Rankin does not sing in a big way, and yet she is plainly heard through the churning rhythm and the sheet of jangled distortion she and her bandmates construct. Lyrically, there is frustration, fear and concern. Wondering about weekends alone, Rankin asks, “Does it get easier on your own?” And on Belinda Says, this: “I find myself paralyzed/ Knowing all too well, terrified/ But I’ll find my way.”

A voice in the eye of the storm, Alvvays speaks to and for a worried generation with its bittersweet observations about young adulthood. “I hear you singing,” Rankin let the audience know at History. It goes without saying that the feelings are mutual.

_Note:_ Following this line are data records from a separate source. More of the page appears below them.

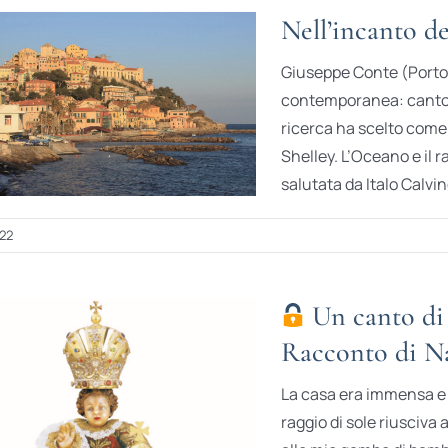
Nell’incanto d
Giuseppe Conte (Porto M
contemporanea: cantore 
ricerca ha scelto come
Shelley. L’Oceano e il r
salutata da Italo Calvin
022
Un canto di 
Racconto di N
La casa era immensa e 
raggio di sole riusciva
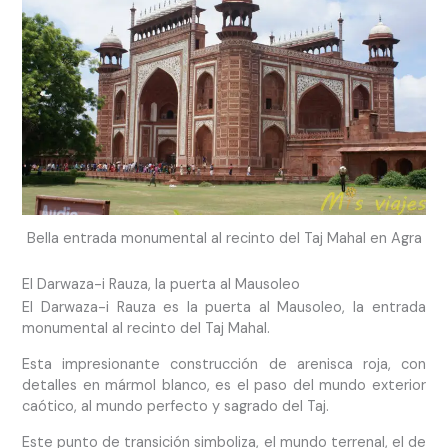
Bella entrada monumental al recinto del Taj Mahal en Agra
El Darwaza-i Rauza, la puerta al Mausoleo
El Darwaza-i Rauza es la puerta al Mausoleo, la entrada
monumental al recinto del Taj Mahal.
Esta impresionante construcción de arenisca roja, con
detalles en mármol blanco, es el paso del mundo exterior
caótico, al mundo perfecto y sagrado del Taj.
Este punto de transición simboliza, el mundo terrenal, el de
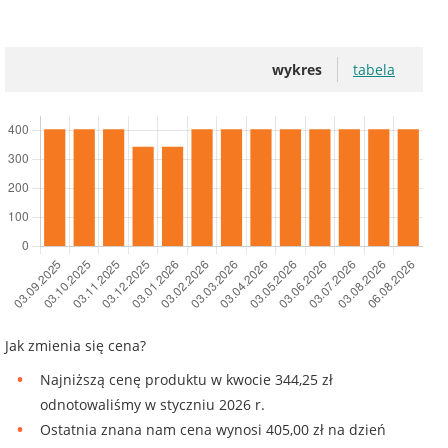
wykres
tabela
Jak zmienia się cena?
Najniższą cenę produktu w kwocie 344,25 zł
odnotowaliśmy w styczniu 2026 r.
Ostatnia znana nam cena wynosi 405,00 zł na dzień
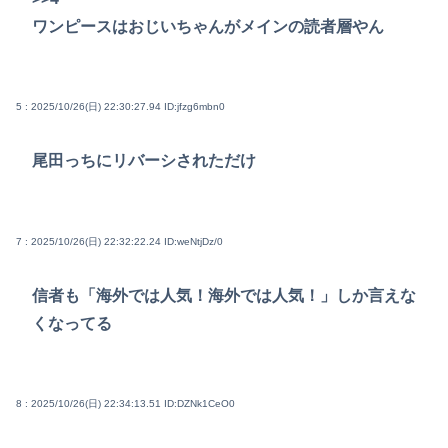
ワンピースはおじいちゃんがメインの読者層やん
5 : 2025/10/26(日) 22:30:27.94
ID:jfzg6mbn0
尾田っちにリバーシされただけ
7 : 2025/10/26(日) 22:32:22.24
ID:weNtjDz/0
信者も「海外では人気！海外では人気！」しか言えな
くなってる
8 : 2025/10/26(日) 22:34:13.51
ID:DZNk1CeO0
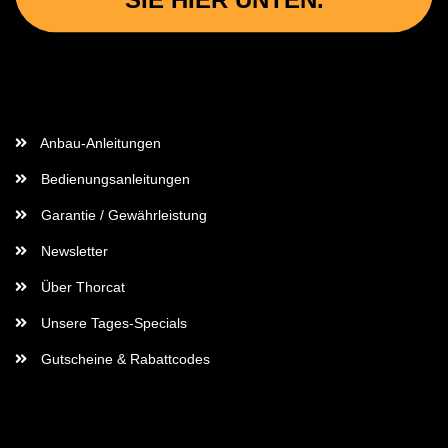
Wichtige Informationen
Anbau-Anleitungen
Bedienungsanleitungen
Garantie / Gewährleistung
Newsletter
Über Thorcat
Unsere Tages-Specials
Gutscheine & Rabattcodes
Rechtliches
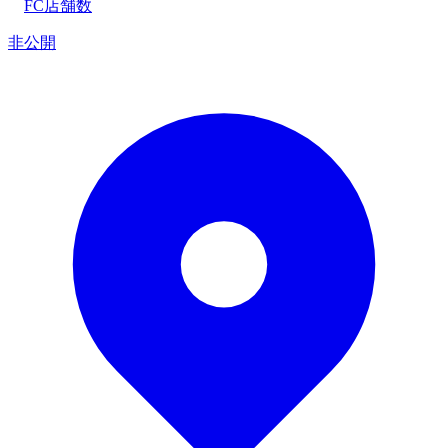
FC店舗数
非公開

In June, Alvvays will play the blockbuster Primavera Sound festival in Spain, along with Kendrick Lamar, Rosalia, Depeche Mode, Halsey, Calvin Harris, Pet Shop Boys and a reunited Blur. It is a step up in class for a band that has held its buzz despite going five years without a new LP before Blue Rev, and despite never having an album or a single that burned up the mainstream charts.

Despite all its applause, it is doubtful Alvvays makes a lot of money. A hit would help the bottom line, but the band doesn’t seem to be willing to sell its soul to chase it. Alvvays is great at some things, and not so good at others.